WHAT THE EXERCISE ASKS:
Your output should repeat the entries below exactly. It should contain no images.

Segment Start: GIVEN DATA

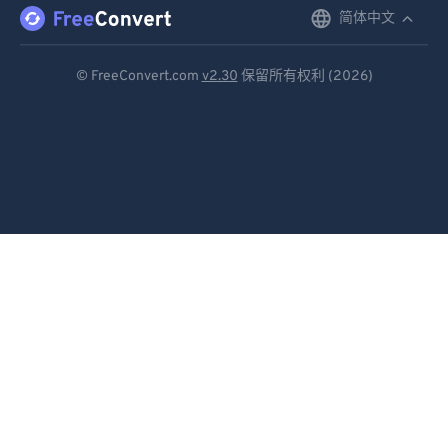
简体中文
English
92
92
93
93
Deutsch
© FreeConvert.com
v2.30
保留所有权利 (2026)
94
94
Español
95
95
Français
96
96
Português
97
97
Italiano
98
98
99
99
Dutch
日本語
简体中文
繁體中文
한국어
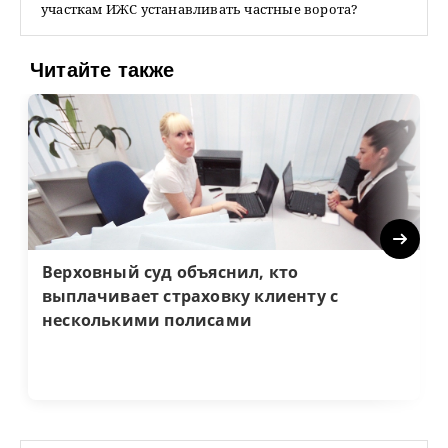
участкам ИЖС устанавливать частные ворота?
Читайте также
Next
Верховный суд объяснил, кто
выплачивает страховку клиенту с
несколькими полисами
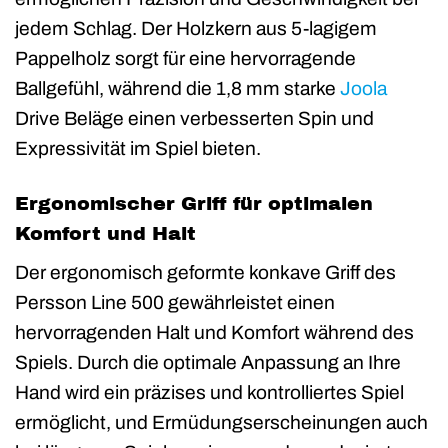
jedem Schlag. Der Holzkern aus 5-lagigem
Pappelholz sorgt für eine hervorragende
Ballgefühl, während die 1,8 mm starke
Joola
Drive Beläge einen verbesserten Spin und
Expressivität im Spiel bieten.
Ergonomischer Griff für optimalen
Komfort und Halt
Der ergonomisch geformte konkave Griff des
Persson Line 500 gewährleistet einen
hervorragenden Halt und Komfort während des
Spiels. Durch die optimale Anpassung an Ihre
Hand wird ein präzises und kontrolliertes Spiel
ermöglicht, und Ermüdungserscheinungen auch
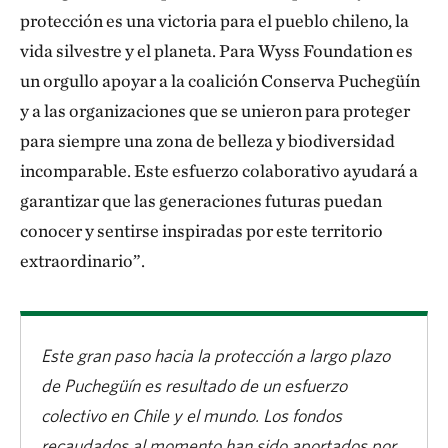
protección es una victoria para el pueblo chileno, la
vida silvestre y el planeta. Para Wyss Foundation es
un orgullo apoyar a la coalición Conserva Puchegüín
y a las organizaciones que se unieron para proteger
para siempre una zona de belleza y biodiversidad
incomparable. Este esfuerzo colaborativo ayudará a
garantizar que las generaciones futuras puedan
conocer y sentirse inspiradas por este territorio
extraordinario”.
Este gran paso hacia la protección a largo plazo
de Puchegüín es resultado de un esfuerzo
colectivo en Chile y el mundo. Los fondos
recaudados al momento han sido aportados por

Segment End: GIVEN DATA

RESULT OF THE TASK:
简体中文
English
92
92
93
93
Deutsch
© FreeConvert.com
v2.30
保留所有权利 (2026)
94
94
Español
95
95
Français
96
96
Português
97
97
Italiano
98
98
99
99
Dutch
日本語
简体中文
繁體中文
한국어
участкам ИЖС устанавливать частные ворота?
Читайте также
Next
Верховный суд объяснил, кто
выплачивает страховку клиенту с
несколькими полисами
jedem Schlag. Der Holzkern aus 5-lagigem
Pappelholz sorgt für eine hervorragende
Ballgefühl, während die 1,8 mm starke
Joola
Drive Beläge einen verbesserten Spin und
Expressivität im Spiel bieten.
Ergonomischer Griff für optimalen
Komfort und Halt
Der ergonomisch geformte konkave Griff des
Persson Line 500 gewährleistet einen
hervorragenden Halt und Komfort während des
Spiels. Durch die optimale Anpassung an Ihre
Hand wird ein präzises und kontrolliertes Spiel
ermöglicht, und Ermüdungserscheinungen auch
protección es una victoria para el pueblo chileno, la
vida silvestre y el planeta. Para Wyss Foundation es
un orgullo apoyar a la coalición Conserva Puchegüín
y a las organizaciones que se unieron para proteger
para siempre una zona de belleza y biodiversidad
incomparable. Este esfuerzo colaborativo ayudará a
garantizar que las generaciones futuras puedan
conocer y sentirse inspiradas por este territorio
extraordinario”.
Este gran paso hacia la protección a largo plazo
de Puchegüín es resultado de un esfuerzo
colectivo en Chile y el mundo. Los fondos
recaudados al momento han sido aportados por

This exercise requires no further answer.